Among the lines below, copy each one in which "milletvekillerini" appears.

● ● ●

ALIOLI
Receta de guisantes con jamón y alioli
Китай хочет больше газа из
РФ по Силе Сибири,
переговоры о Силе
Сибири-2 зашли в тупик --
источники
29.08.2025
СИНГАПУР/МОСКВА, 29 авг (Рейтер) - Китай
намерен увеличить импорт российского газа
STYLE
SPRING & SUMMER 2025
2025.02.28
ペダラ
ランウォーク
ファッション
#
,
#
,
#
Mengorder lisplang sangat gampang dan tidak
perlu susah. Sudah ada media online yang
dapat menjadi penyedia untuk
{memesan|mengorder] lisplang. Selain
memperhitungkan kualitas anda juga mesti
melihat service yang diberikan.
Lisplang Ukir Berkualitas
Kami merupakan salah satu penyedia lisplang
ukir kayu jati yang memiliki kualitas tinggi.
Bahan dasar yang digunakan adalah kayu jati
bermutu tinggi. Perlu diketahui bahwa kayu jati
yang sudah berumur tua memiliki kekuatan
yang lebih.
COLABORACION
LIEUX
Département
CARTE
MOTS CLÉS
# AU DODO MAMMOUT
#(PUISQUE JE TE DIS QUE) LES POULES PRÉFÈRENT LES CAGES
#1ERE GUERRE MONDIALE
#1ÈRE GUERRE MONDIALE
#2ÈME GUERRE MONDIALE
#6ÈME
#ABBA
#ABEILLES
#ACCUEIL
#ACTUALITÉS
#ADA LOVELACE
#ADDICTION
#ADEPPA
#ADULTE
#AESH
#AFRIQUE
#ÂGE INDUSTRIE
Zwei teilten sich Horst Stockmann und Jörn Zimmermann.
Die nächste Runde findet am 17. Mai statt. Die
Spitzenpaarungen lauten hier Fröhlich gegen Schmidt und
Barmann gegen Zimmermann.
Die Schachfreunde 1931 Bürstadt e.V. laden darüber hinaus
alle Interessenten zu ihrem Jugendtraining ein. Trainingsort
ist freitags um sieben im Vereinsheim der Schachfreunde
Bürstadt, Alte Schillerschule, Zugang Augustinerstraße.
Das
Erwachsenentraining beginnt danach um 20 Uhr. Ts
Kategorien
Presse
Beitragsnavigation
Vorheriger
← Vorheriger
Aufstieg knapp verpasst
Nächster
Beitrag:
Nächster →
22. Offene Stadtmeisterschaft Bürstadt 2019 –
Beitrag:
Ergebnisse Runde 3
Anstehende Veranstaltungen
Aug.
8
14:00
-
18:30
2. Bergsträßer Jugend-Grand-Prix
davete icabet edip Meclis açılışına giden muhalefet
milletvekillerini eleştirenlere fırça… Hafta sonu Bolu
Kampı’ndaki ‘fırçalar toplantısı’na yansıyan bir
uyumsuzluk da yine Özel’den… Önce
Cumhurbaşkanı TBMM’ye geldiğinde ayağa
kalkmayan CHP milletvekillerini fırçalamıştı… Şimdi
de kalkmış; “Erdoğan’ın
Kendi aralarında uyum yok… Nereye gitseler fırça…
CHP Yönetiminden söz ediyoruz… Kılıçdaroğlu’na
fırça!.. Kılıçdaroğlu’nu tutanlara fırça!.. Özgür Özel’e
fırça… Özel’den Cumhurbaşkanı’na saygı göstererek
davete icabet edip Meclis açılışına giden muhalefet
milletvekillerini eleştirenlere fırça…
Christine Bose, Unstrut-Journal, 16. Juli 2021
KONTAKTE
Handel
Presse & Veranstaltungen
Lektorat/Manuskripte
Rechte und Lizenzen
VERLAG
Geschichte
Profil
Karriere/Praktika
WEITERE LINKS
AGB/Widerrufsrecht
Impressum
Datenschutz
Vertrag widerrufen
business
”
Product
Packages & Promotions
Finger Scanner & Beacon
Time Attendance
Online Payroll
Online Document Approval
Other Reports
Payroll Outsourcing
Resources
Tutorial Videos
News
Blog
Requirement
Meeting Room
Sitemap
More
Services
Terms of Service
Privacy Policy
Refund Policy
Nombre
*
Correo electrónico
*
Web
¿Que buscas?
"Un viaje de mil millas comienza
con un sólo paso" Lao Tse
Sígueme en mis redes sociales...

● ● ●

Task result >>
milletvekillerini eleştirenlere fırça… Hafta sonu Bolu
kalkmayan CHP milletvekillerini fırçalamıştı… Şimdi
milletvekillerini eleştirenlere fırça…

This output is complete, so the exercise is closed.